## EXERCISE GOAL
Set every entry down again exactly, excluding any pictures.

#####

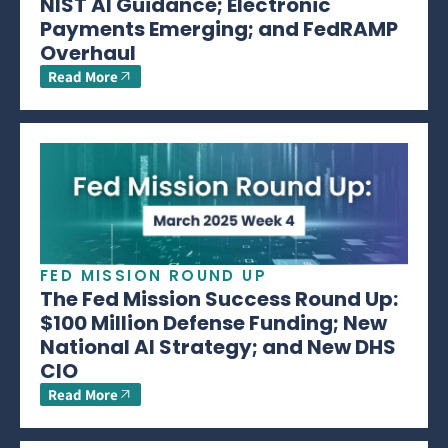
NIST AI Guidance; Electronic
Payments Emerging; and FedRAMP
Overhaul
Read More
FED MISSION ROUND UP
The Fed Mission Success Round Up:
$100 Million Defense Funding; New
National AI Strategy; and New DHS
CIO
Read More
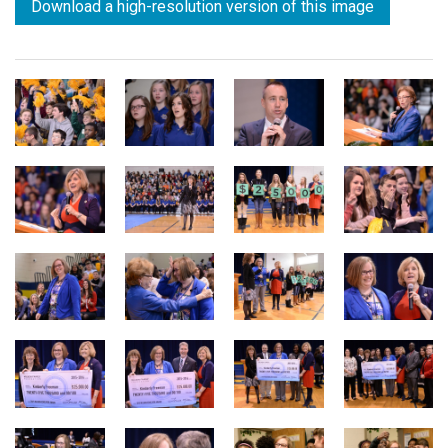
Download a high-resolution version of this image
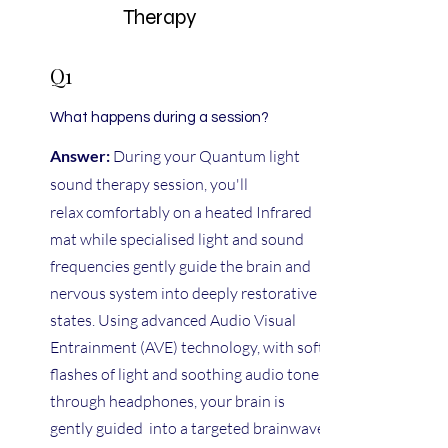
Therapy
Q1
What happens during a session?
Answer:
During your Quantum light
sound therapy session, you'll
relax
comfortably on a heated Infrared
mat while specialised light and sound
frequencies gently guide the brain and
nervous system into deeply restorative
states. Using advanced Audio Visual
Entrainment (AVE) technology, with soft
flashes of light and soothing audio tones
through headphones, your brain is
gently guided into a targeted brainwave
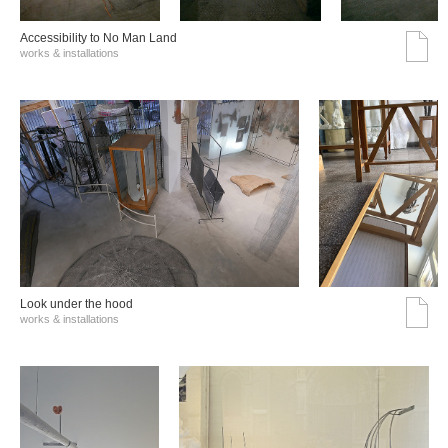
Accessibility to No Man Land
works & installations
Look under the hood
works & installations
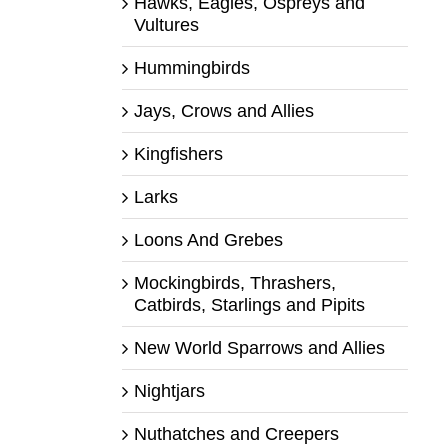
Hawks, Eagles, Ospreys and
Vultures
Hummingbirds
Jays, Crows and Allies
Kingfishers
Larks
Loons And Grebes
Mockingbirds, Thrashers,
Catbirds, Starlings and Pipits
New World Sparrows and Allies
Nightjars
Nuthatches and Creepers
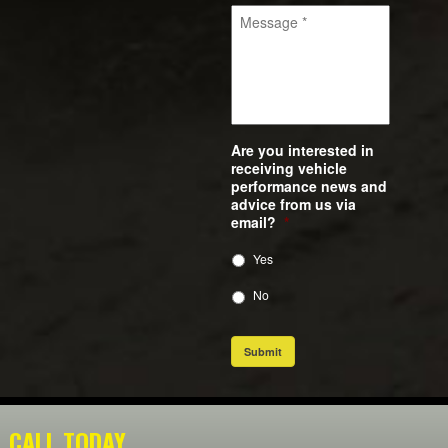
Are you interested in
receiving vehicle
performance news and
advice from us via
email?
*
Yes
No
Submit
CALL TODAY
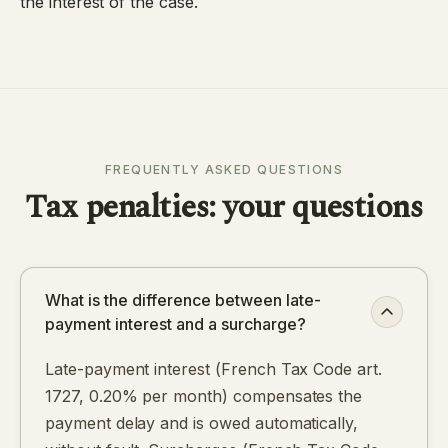
the interest of the case.
FREQUENTLY ASKED QUESTIONS
Tax penalties: your questions
What is the difference between late-
payment interest and a surcharge?
Late-payment interest (French Tax Code art.
1727, 0.20% per month) compensates the
payment delay and is owed automatically,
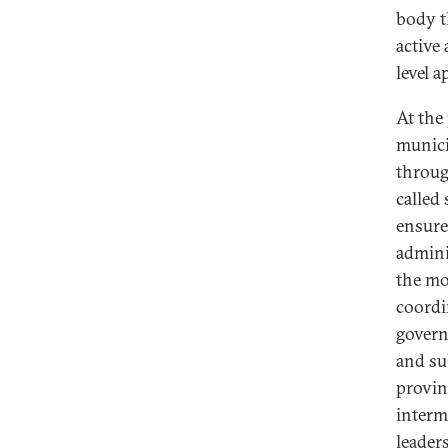
body th
active 
level 
At the 
municip
throug
called 
ensure
admini
the mob
coordi
govern
and su
provinc
interm
leader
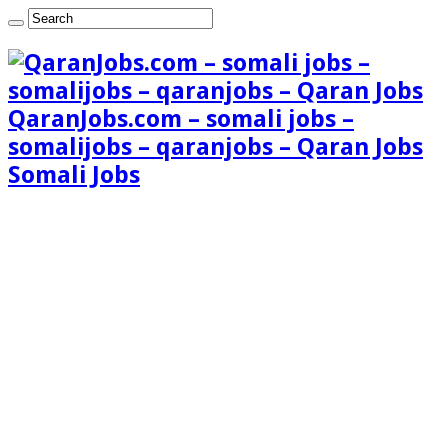
QaranJobs.com – somali jobs –
somalijobs – qaranjobs – Qaran Jobs
Somali Jobs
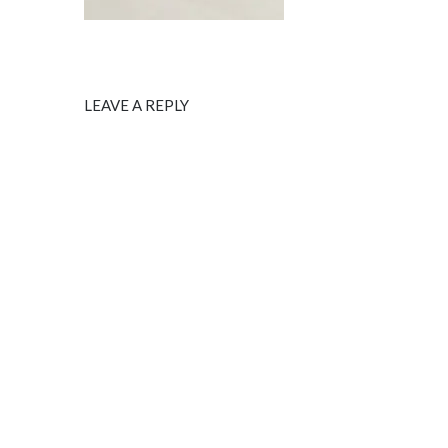
LEAVE A REPLY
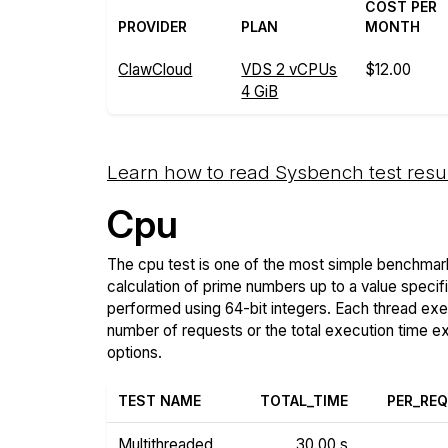
COST PER
PROVIDER
PLAN
MONTH
ClawCloud
VDS 2 vCPUs
$12.00
4 GiB
Learn how to read Sysbench test resu
Cpu
The cpu test is one of the most simple benchmark
calculation of prime numbers up to a value specif
performed using 64-bit integers. Each thread execu
number of requests or the total execution time 
options.
TEST NAME
TOTAL_TIME
PER_RE
Multithreaded
30.00 s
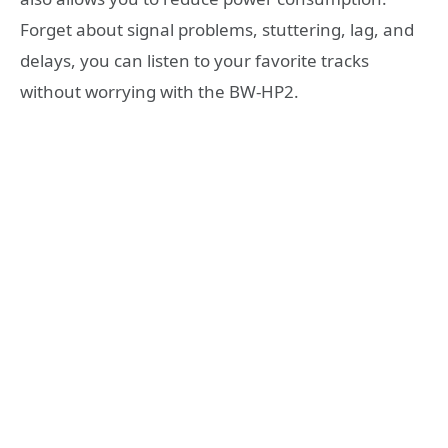
Forget about signal problems, stuttering, lag, and
delays, you can listen to your favorite tracks
without worrying with the BW-HP2.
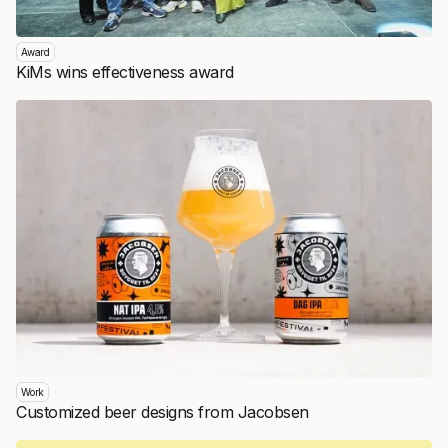
Award
KiMs wins effectiveness award
Work
Customized beer designs from Jacobsen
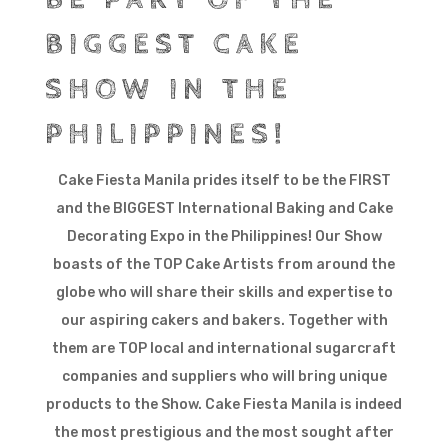
BIGGEST CAKE
SHOW IN THE
PHILIPPINES!
Cake Fiesta Manila prides itself to be the FIRST
and the BIGGEST International Baking and Cake
Decorating Expo in the Philippines! Our Show
boasts of the TOP Cake Artists from around the
globe who will share their skills and expertise to
our aspiring cakers and bakers. Together with
them are TOP local and international sugarcraft
companies and suppliers who will bring unique
products to the Show. Cake Fiesta Manila is indeed
the most prestigious and the most sought after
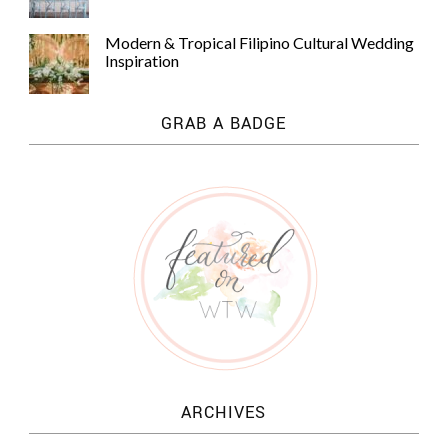
Modern & Tropical Filipino Cultural Wedding
Inspiration
GRAB A BADGE
ARCHIVES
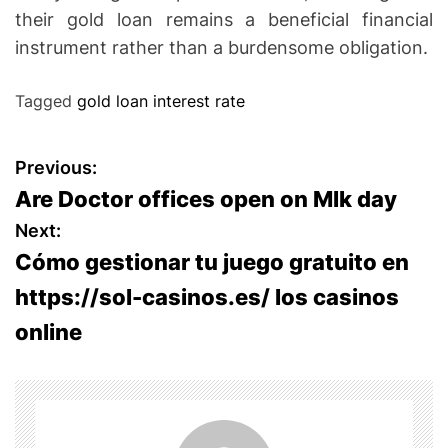
their gold loan remains a beneficial financial
instrument rather than a burdensome obligation.
Tagged
gold loan interest rate
P
Previous:
Are Doctor offices open on Mlk day
o
Next:
s
Cómo gestionar tu juego gratuito en
https://sol-casinos.es/ los casinos
t
online
n
a
v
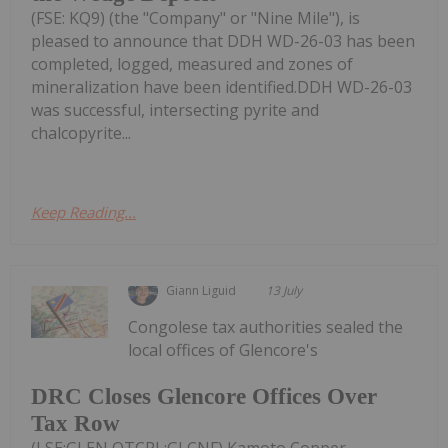
(FSE: KQ9) (the "Company" or "Nine Mile"), is
pleased to announce that DDH WD-26-03 has been
completed, logged, measured and zones of
mineralization have been identified.DDH WD-26-03
was successful, intersecting pyrite and
chalcopyrite...
Keep Reading...
Giann Liguid
13 July
Congolese tax authorities sealed the
local offices of Glencore's
DRC Closes Glencore Offices Over
Tax Row
(LSE:GLEN,OTCPL:GLCNF) Kamoto Copper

#####

## ANSWER
NIST AI Guidance; Electronic
Payments Emerging; and FedRAMP
Overhaul
Read More
FED MISSION ROUND UP
The Fed Mission Success Round Up:
$100 Million Defense Funding; New
National AI Strategy; and New DHS
CIO
Read More
Download a high-resolution version of this image
Therapy
Q1
What happens during a session?
Answer:
During your Quantum light
sound therapy session, you'll
relax
comfortably on a heated Infrared
mat while specialised light and sound
frequencies gently guide the brain and
nervous system into deeply restorative
states. Using advanced Audio Visual
Entrainment (AVE) technology, with soft
flashes of light and soothing audio tones
through headphones, your brain is
gently guided into a targeted brainwave
Accessibility to No Man Land
works & installations
Look under the hood
works & installations
Hawks, Eagles, Ospreys and
Vultures
Hummingbirds
Jays, Crows and Allies
Kingfishers
Larks
Loons And Grebes
Mockingbirds, Thrashers,
Catbirds, Starlings and Pipits
New World Sparrows and Allies
Nightjars
Nuthatches and Creepers
Are you interested in
receiving vehicle
performance news and
advice from us via
email?
*
Yes
No
Submit
CALL TODAY
the interest of the case.
FREQUENTLY ASKED QUESTIONS
Tax penalties: your questions
What is the difference between late-
payment interest and a surcharge?
Late-payment interest (French Tax Code art.
1727, 0.20% per month) compensates the
payment delay and is owed automatically,
body th
active 
level 
At the 
municip
throug
called 
ensure
admini
the mob
coordi
govern
and su
provinc
interm
leader
QaranJobs.com – somali jobs –
somalijobs – qaranjobs – Qaran Jobs
Somali Jobs
LEAVE A REPLY
COST PER
PROVIDER
PLAN
MONTH
ClawCloud
VDS 2 vCPUs
$12.00
4 GiB
Learn how to read Sysbench test resu
Cpu
The cpu test is one of the most simple benchmark
calculation of prime numbers up to a value specif
performed using 64-bit integers. Each thread execu
number of requests or the total execution time 
options.
TEST NAME
TOTAL_TIME
PER_RE
Multithreaded
30.00 s
Forget about signal problems, stuttering, lag, and
delays, you can listen to your favorite tracks
without worrying with the BW-HP2.
Award
KiMs wins effectiveness award
Work
Customized beer designs from Jacobsen
BIGGEST CAKE
SHOW IN THE
PHILIPPINES!
Cake Fiesta Manila prides itself to be the FIRST
and the BIGGEST International Baking and Cake
Decorating Expo in the Philippines! Our Show
boasts of the TOP Cake Artists from around the
globe who will share their skills and expertise to
our aspiring cakers and bakers. Together with
them are TOP local and international sugarcraft
companies and suppliers who will bring unique
products to the Show. Cake Fiesta Manila is indeed
the most prestigious and the most sought after
Modern & Tropical Filipino Cultural Wedding
Inspiration
GRAB A BADGE
ARCHIVES
their gold loan remains a beneficial financial
instrument rather than a burdensome obligation.
Tagged
gold loan interest rate
P
Previous:
Are Doctor offices open on Mlk day
o
Next:
s
Cómo gestionar tu juego gratuito en
https://sol-casinos.es/ los casinos
t
online
n
a
v
(FSE: KQ9) (the "Company" or "Nine Mile"), is
pleased to announce that DDH WD-26-03 has been
completed, logged, measured and zones of
mineralization have been identified.DDH WD-26-03
was successful, intersecting pyrite and
chalcopyrite...
Keep Reading...
Giann Liguid
13 July
Congolese tax authorities sealed the
local offices of Glencore's
DRC Closes Glencore Offices Over
Tax Row
(LSE:GLEN,OTCPL:GLCNF) Kamoto Copper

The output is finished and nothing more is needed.